Strategically established along Route 66 (I-40) between the majestic Grand Canyon and the multihued badlands of the Painted Desert, Flagstaff Arizona continually attracts the interest and respite of both tourists and businesses, present and past while offering more than a few noteworthy attractions of its own.
For instance the Lowell Observatory (Anyone remember Pluto?) for the best star-gazing seat in the world’s first international dark-sky city, or camping in North America’s largest ponderosa pine forest. Graciously provided are some of the coziest B&Bs and finest hotels, as well as state-of-the-art facilities for trade shows and conventions such as the (on-going) one at the Hotel Monte Vista. You might even say there’s a relatively modern-day ghost convention in progress.
|Courtesy of NAU|
Opening New Years’ Day of 1927, it was instantly popular and locals coined the phrase “Meet me at the Monte V”. The very first year in operation the hotel hosted a daily three-hour radio program by Mary Costigan in room 105, and in addition to the usual assortment of ordinary gunslingers, gamblers and drunken brawls, went on to host such celebrities as John Wayne, Bing Cosby and Harry Truman.

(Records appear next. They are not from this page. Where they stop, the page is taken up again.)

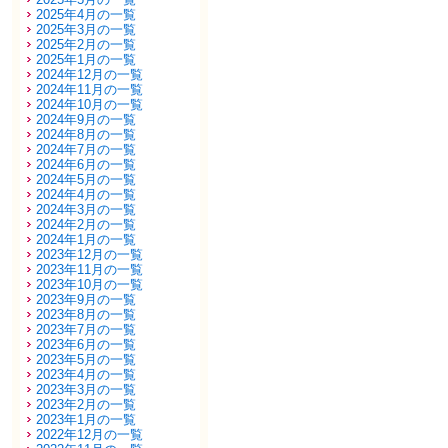
2025年4月の一覧
2025年3月の一覧
2025年2月の一覧
2025年1月の一覧
2024年12月の一覧
2024年11月の一覧
2024年10月の一覧
2024年9月の一覧
2024年8月の一覧
2024年7月の一覧
2024年6月の一覧
2024年5月の一覧
2024年4月の一覧
2024年3月の一覧
2024年2月の一覧
2024年1月の一覧
2023年12月の一覧
2023年11月の一覧
2023年10月の一覧
2023年9月の一覧
2023年8月の一覧
2023年7月の一覧
2023年6月の一覧
2023年5月の一覧
2023年4月の一覧
2023年3月の一覧
2023年2月の一覧
2023年1月の一覧
2022年12月の一覧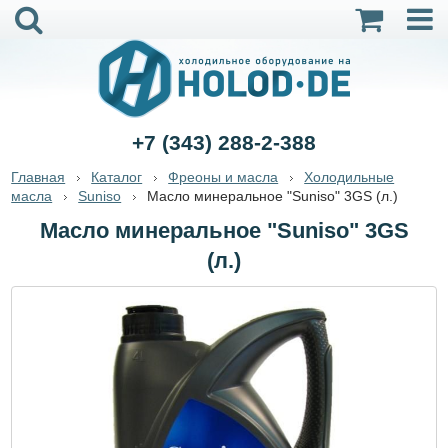
+7 (343) 288-2-388
Главная
Каталог
Фреоны и масла
Холодильные
масла
Suniso
Масло минеральное "Suniso" 3GS (л.)
Масло минеральное "Suniso" 3GS
(л.)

Incidentally, John Wayne was one of the first guests (1950) to report a benevolent ‘presence’ in his room. Back then staff members wouldn’t have suspected the ghost of the hapless young gunman who’d been shot while robbing a nearby bank (1970’s) and stopped by the Monte V for a celebratory sip before succumbing to his injury there on the floor of the Lounge. Now many years later, staff members generally believe it is the gunman’s voice that greets “Hello” when the bar opens each day.
Since no one has ever been on the line, it’s difficult to say who might ring the Lobby phone at odd hours of the day. But staff will readily tell you that guests of the Zane Grey room have been awakened in the night to the sound of knocking at the door and someone announcing “Room Service” only to find the hallway empty. In fact the staff is reluctant to allow pets in this room because dogs tend to go nuts with fear and tear the place to shreds.
Band music can often be heard in the second floor lobby, without benefit of a band and a long-term boarder in room 220 (1980’s) seems to have extended his stay and refuses to leave clean sheets on the bed, though he no longer hangs raw meat from his chandelier. (Gads!)
Of course there are the usual suspects, such as the woman in a rocker near a third floor window who will drag the rocker back to the window if it is moved away and the two painted ladies (not to be confused with butterflies—ha!) who are fond of giving guests of the Gary Cooper room the heebie-jeebies.
The Hotel Monte Vista is on the National Registry of Historic Places and is the longest publicly held commercial hotel in the history of America.
Until now I hadn’t considered the idea of ghosts from my own lifetime—Hey, don’t I know you?—seems like it might be scarier than never having known the time or place—or ghost. What do you think?